■ TASK GOAL ■
Count the lines in the data below holding the string "where" and write the total by itself.

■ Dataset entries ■

——————

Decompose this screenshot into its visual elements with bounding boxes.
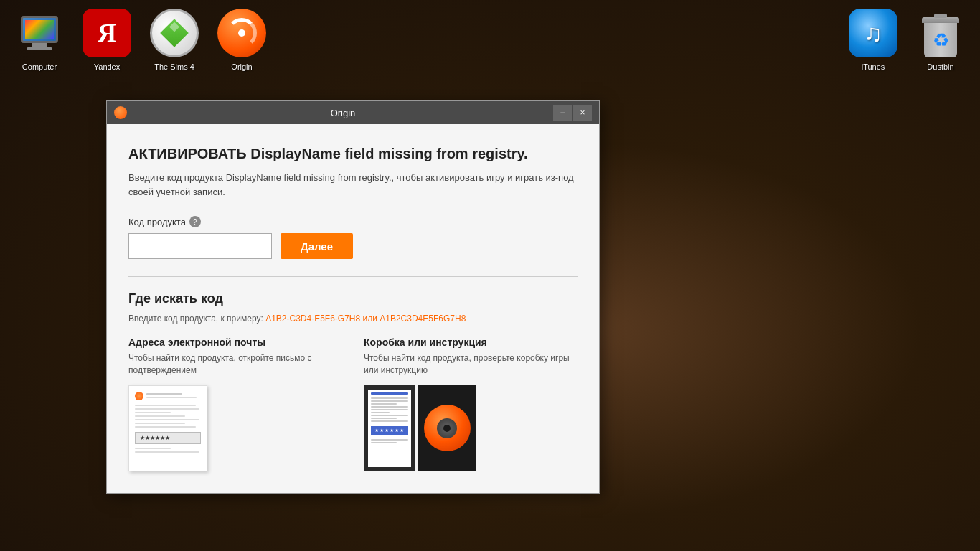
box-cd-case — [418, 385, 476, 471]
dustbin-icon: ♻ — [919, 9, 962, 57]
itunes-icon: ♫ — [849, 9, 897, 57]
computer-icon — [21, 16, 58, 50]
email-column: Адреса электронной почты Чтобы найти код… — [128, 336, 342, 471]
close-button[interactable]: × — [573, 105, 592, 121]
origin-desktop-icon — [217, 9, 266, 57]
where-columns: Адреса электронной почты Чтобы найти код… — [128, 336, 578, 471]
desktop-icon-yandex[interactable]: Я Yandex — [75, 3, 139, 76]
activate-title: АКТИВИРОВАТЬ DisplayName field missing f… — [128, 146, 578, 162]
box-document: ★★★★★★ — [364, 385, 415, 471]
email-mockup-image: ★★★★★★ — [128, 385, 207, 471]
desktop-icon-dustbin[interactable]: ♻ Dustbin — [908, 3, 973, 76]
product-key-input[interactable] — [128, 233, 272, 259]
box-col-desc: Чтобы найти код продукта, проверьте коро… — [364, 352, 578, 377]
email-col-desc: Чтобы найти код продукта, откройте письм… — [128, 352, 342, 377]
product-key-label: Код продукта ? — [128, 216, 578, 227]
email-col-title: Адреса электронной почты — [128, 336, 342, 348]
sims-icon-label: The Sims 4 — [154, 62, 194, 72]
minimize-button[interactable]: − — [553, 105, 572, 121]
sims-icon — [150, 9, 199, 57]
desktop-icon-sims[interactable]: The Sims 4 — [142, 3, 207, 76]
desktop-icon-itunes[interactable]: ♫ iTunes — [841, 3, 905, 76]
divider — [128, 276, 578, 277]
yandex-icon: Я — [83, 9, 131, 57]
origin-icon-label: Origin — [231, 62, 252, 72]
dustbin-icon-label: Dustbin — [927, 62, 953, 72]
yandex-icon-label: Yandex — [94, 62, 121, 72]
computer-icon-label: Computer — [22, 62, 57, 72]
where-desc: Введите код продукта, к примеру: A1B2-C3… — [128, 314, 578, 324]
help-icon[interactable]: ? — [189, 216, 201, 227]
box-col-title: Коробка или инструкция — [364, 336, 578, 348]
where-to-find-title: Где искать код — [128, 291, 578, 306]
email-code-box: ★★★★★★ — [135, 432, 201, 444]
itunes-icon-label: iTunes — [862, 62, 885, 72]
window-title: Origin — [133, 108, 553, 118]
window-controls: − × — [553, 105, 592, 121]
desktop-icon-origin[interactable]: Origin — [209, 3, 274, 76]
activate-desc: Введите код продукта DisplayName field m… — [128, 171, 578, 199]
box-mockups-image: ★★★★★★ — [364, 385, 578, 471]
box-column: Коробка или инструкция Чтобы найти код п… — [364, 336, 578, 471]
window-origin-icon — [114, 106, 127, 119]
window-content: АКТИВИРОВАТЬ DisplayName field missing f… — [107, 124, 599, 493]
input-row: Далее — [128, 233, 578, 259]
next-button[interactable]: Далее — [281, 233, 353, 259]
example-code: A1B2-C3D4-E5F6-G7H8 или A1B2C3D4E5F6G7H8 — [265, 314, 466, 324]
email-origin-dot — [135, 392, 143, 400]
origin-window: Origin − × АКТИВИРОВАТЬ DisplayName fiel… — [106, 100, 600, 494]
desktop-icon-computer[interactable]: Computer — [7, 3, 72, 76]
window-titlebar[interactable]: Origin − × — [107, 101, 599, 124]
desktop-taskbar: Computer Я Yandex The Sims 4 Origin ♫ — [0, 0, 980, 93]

——————

■ ANSWER TO THIS TASK ■
3